Sunday 22 October 2017

Las Vegas: Thousands of Irish visit every year to party in desert mirage

A sign on the Strip says ‘Pray for Las Vegas’. Picture: Reuters
A sign on the Strip says ‘Pray for Las Vegas’. Picture: Reuters
Pól Ó Conghaile

Pól Ó Conghaile

There are no direct flights from Ireland to Las Vegas. Still, tens of thousands of Irish make the 13-plus hour trip every year.

They are honeymooners. Holidaymakers on stopovers. Groups of friends on lost weekends ('What happens in Vegas, stays in Vegas'). They are Conor McGregor fans, following the MMA messiah. And numbers are growing.

Why do they go? For a grown-up Disneyland.

Sin City is a desert mirage where the quietest of office workers can morph into talk show hosts, where the casinos have no windows or clocks, where real gondolas glide over fake canals and hotel fronts take the form of rollercoasters and replica Eiffel Towers.

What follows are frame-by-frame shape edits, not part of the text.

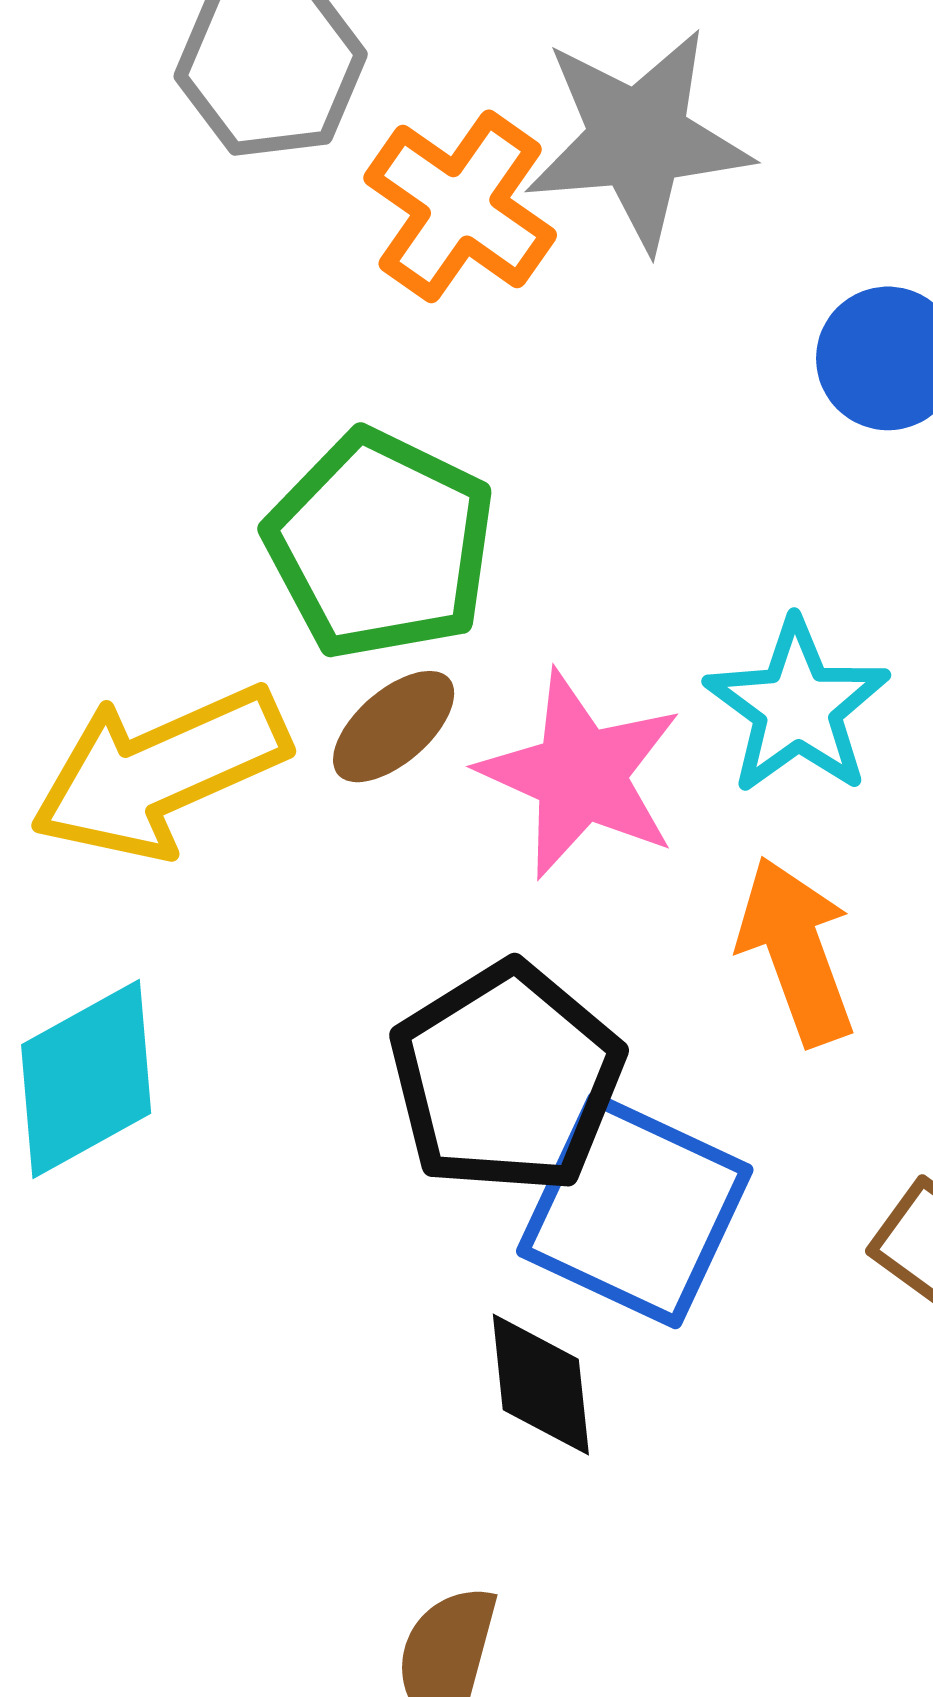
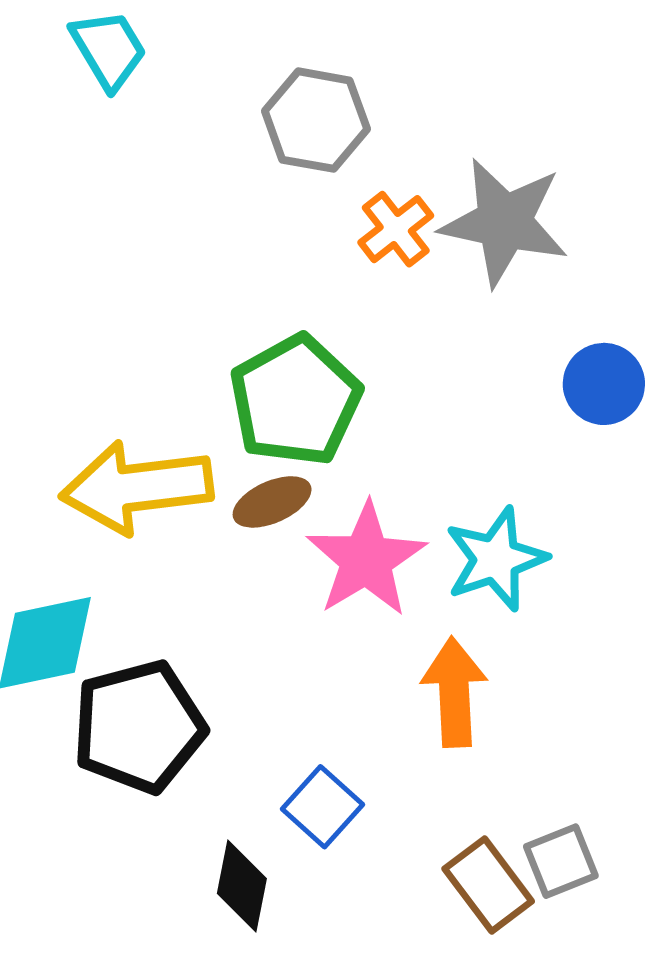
orange cross: (460, 206) -> (396, 229), size x0.7
black pentagon: (507, 1078) -> (139, 727), moved
blue square: (635, 1210) -> (322, 807), size x0.6

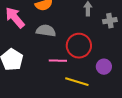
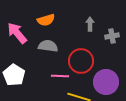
purple circle: (104, 67) -> (106, 82), size x1.6

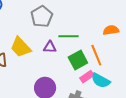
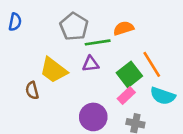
orange semicircle: (111, 30) -> (124, 28), moved
green line: (68, 36) -> (98, 42), moved
pink rectangle: (87, 77) -> (126, 96), moved

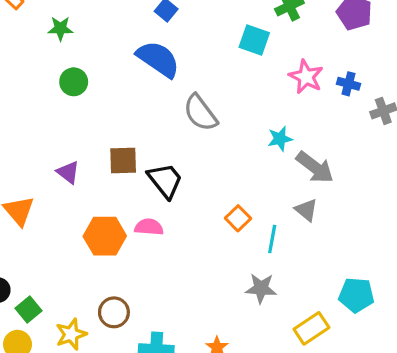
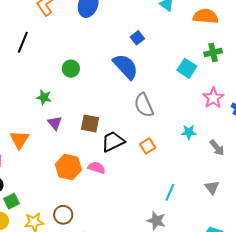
green star: (60, 29) -> (44, 97), moved
gray arrow: (315, 167) -> (217, 148), moved, size x0.7
black trapezoid: (165, 180) -> (113, 142), turned -90
gray triangle: (306, 210) -> (212, 187), moved
orange square: (238, 218) -> (148, 146), moved

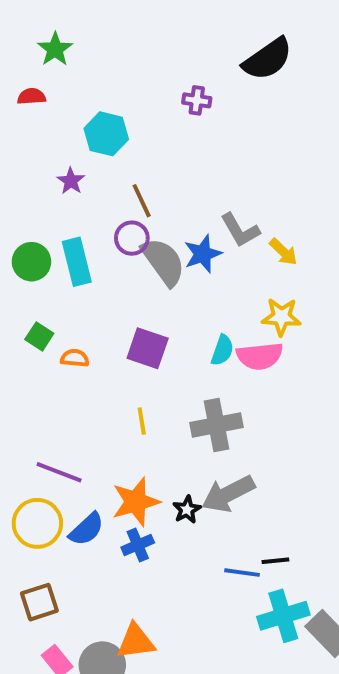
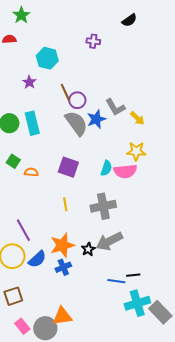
black semicircle: (268, 59) -> (129, 20), size x0.6
purple circle: (132, 238) -> (77, 100), moved
purple line: (59, 472) -> (23, 230), turned 40

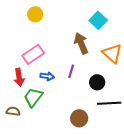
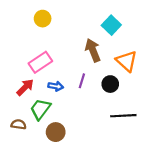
red arrow: (19, 77) -> (25, 87), turned -126
black circle: (97, 82) -> (110, 84), moved
brown circle: (79, 118) -> (56, 132), moved

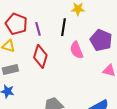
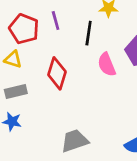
purple line: (38, 29) -> (56, 20), moved

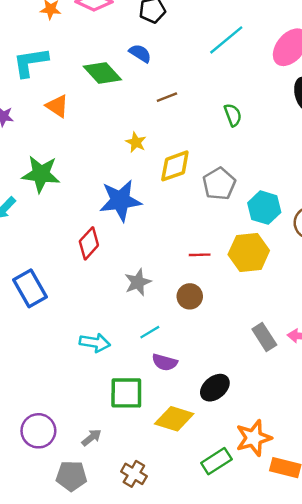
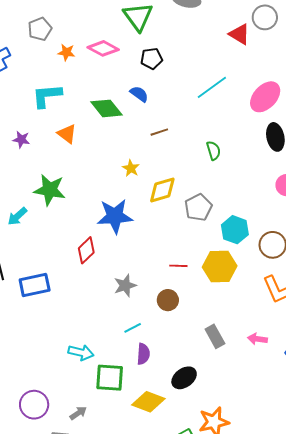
blue rectangle: (30, 288) -> (35, 285), turned -76
gray rectangle: (264, 337) -> (215, 336), moved
cyan arrow: (95, 343) -> (81, 352), moved
purple semicircle: (165, 362) -> (143, 354), turned -105

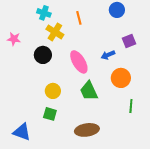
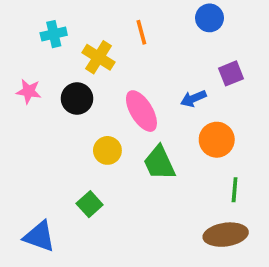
cyan cross: (44, 13) -> (54, 34), moved, turned -32
pink star: (14, 39) -> (29, 91), moved
yellow circle: (53, 91) -> (107, 150), moved
green square: (50, 114) -> (90, 204), turned 32
brown ellipse: (87, 130) -> (226, 235), moved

It's surreal. But it's not just skin-deep. Las Vegas's food and shopping scenes are among the best in the US, its old downtown is pure Americana, and its shows are stunners - from Céline Dion to Cirque du Soleil.

Now this. Suddenly, one of those shows is a crime scene. Like the Bataclan in Paris, the Ariana Grande concert in Manchester, like Pulse Nightclub in Orlando, a night out has metamorphosed into a horrific mass murder.

Vegas will bounce back quickly. I'm certain of it. There's a resilience to the city, to Americans, to humans. While destinations like Egypt and Tunisia have been wiped off the tourist map by mass shootings and terror attacks, big cities tend to rebound, tourists to return. Think London. Nice. Madrid. Berlin.

Of course, that's no comfort to Las Vegans today.

Yesterday, the Department of Foreign Affairs did not specifically mention the city on its US travel advice page. But it did have a poignant general warning.

"There is an increased threat of terrorism and extremist violence worldwide and this should be borne in mind by Irish citizens living and working in the USA. The USA has also witnessed a number of mass shootings in recent years."